En prenant ce schéma je trouve plus crédible - chacun dans leur registre - Arlette Laguiller que Ségolène Royal, DSK que Fabius et à droite Sarkozy qu'Alliot-Marie ou Bayrou que de Villiers. Il est ici inutile de rappeler ma très large préférence parmi ces quelques figures politiques.

Cela étant, je dois adresser quelques reproches à mes collègues journalistes qui depuis des lustres acceptent des non-réponses à leurs questions, laissent dire des chiffres et des faits erronés ou exploitent bêtement le moindre lapsus supposé révélateur. C'est absurde !
J'ai toujours estimé que ce laxisme était un crime de lèse-démocratie. Faut-il rappeler que dans une démocratie la presse est le seul contre-pouvoir de l'état ! Evidence mille fois bafouée ! Mais lorsque la presse ne fait pas son métier, elle manque à sa mission, elle se détourne de son Saint Graal…l'amorce d'une Vérité, si difficile à révéler il faut en convenir.
Alors, selon moi et sur le mode iconoclaste… puisque les journalistes français ne font toujours pas leur métier, notre seul espoir est de trouver un candidat qui le fera à leur place. C'est ce que l'on appelle un comble !
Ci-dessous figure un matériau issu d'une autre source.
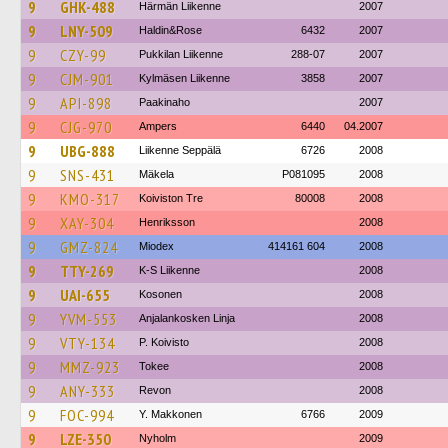
9
GHK-488
Härmän Liikenne
2007
9
LNY-509
Haldin&Rose
6432
2007
9
CZY-99
Pukkilan Liikenne
288-07
2007
9
CJM-901
Kylmäsen Liikenne
3858
2007
9
API-898
Paakinaho
2007
9
CJG-970
Ampers
6440
04.2007
9
UBG-888
Liikenne Seppälä
6726
2008
9
SNS-431
Mäkela
P081095
2008
9
KMO-317
Koiviston Tre
80008
2008
9
XAY-304
Henriksson
2008
9
GMZ-824
Miodex
414161 604
2008
9
TTY-269
K-S Liikenne
2008
9
UAI-655
Kosonen
2008
9
YVM-553
Anjalankosken Linja
2008
9
VTY-134
P. Koivisto
2008
9
MMZ-923
Tokee
2008
9
ANY-333
Revon
2008
9
FOC-994
Y. Makkonen
6766
2009
9
LZE-350
Nyholm
2009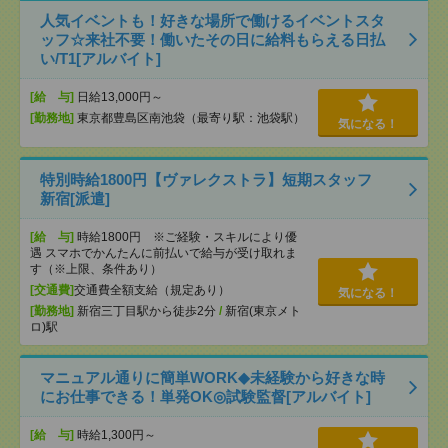
人気イベントも！好きな場所で働けるイベントスタ
ッフ☆来社不要！働いたその日に給料もらえる日払
い/T1[アルバイト]
[給 与]
日給13,000円～
[勤務地]
東京都豊島区南池袋（最寄り駅：池袋駅）
気になる！
特別時給1800円【ヴァレクストラ】短期スタッフ
新宿[派遣]
[給 与]
時給1800円 ※ご経験・スキルにより優
遇 スマホでかんたんに前払いで給与が受け取れま
す（※上限、条件あり）
[交通費]
交通費全額支給（規定あり）
気になる！
[勤務地]
新宿三丁目駅から徒歩2分
/
新宿(東京メト
ロ)駅
マニュアル通りに簡単WORK◆未経験から好きな時
にお仕事できる！単発OK◎試験監督[アルバイト]
[給 与]
時給1,300円～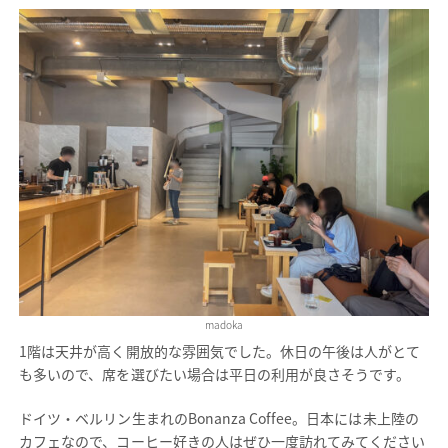
madoka
1階は天井が高く開放的な雰囲気でした。休日の午後は人がとて
も多いので、席を選びたい場合は平日の利用が良さそうです。
ドイツ・ベルリン生まれのBonanza Coffee。日本には未上陸の
カフェなので、コーヒー好きの人はぜひ一度訪れてみてください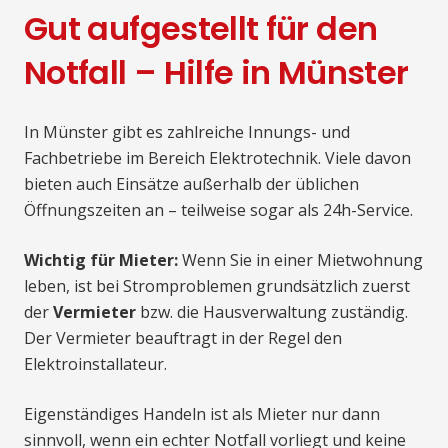
Gut aufgestellt für den
Notfall – Hilfe in Münster
In Münster gibt es zahlreiche Innungs- und
Fachbetriebe im Bereich Elektrotechnik. Viele davon
bieten auch Einsätze außerhalb der üblichen
Öffnungszeiten an – teilweise sogar als 24h-Service.
Wichtig für Mieter:
Wenn Sie in einer Mietwohnung
leben, ist bei Stromproblemen grundsätzlich zuerst
der
Vermieter
bzw. die Hausverwaltung zuständig.
Der Vermieter beauftragt in der Regel den
Elektroinstallateur.
Eigenständiges Handeln ist als Mieter nur dann
sinnvoll, wenn ein echter Notfall vorliegt und keine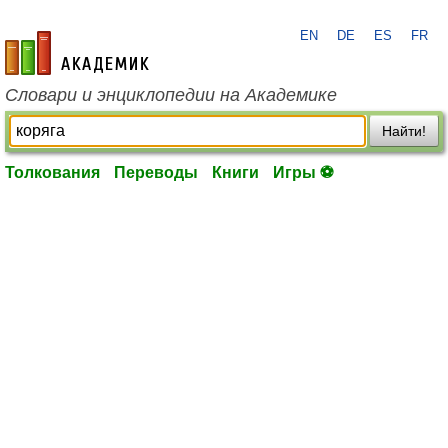
EN
DE
ES
FR
academic.ru
Словари и энциклопедии на Академике
Найти!
Толкования
Переводы
Книги
Игры ⚽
C'est pour cette raison que je ne suis pas de l'avis de Luc Ferry lorsqu'il se pose la question : Comment gouverner les démocraties s'il faut être populaire pour être élu et impopulaire pour réformer".
Luc Ferry - un honnête homme que j'ai eu l'occasion de rencontrer – raisonne en fonction de paramètres politiquement désuets qui ne doivent plus être pris comme référents. C'est aussi cela la rupture. Il ne faut plus être "populaire" pour être élu, il faut tout simplement être sincère. Il ne faut plus être impopulaire pour réformer, il faut être crédible. L'un n'allant pas sans l'autre…ou l'art et la manière d'être un bon Politique nouvelle vague vertueux. Il suffit d'y croire !

Commentaires

Je ne pense pas que tu aies bien saisi le phrase de Ferry, qui est un appel à ne plus être populaire pour être élu, et ne pas devenir impopulaire en réformant. C'est une quête de solutions.

Tu en apportes une avec la sincérité. Mais celle-ci ne peut rien si les journalistes, que tu cites, et les professeurs, de même que tous les gens qui ont une réponsabilité parce qu'ils proposent des analyses et des idées aux gens (donc tous les hommes politiques, essayistes, militants qui ont un blog), ne font pas ce pourquoi ils se sont engagés: ELEVER LE CITOYEN, le tirer pas le haut, AGUISER SON ESPRIT CRITIQUE.

Alors seulement, on pourra espérer ne plus avoir à jouer le jeu de la popularité, dangereux car proche d'un adjectif qualificatif en -iste.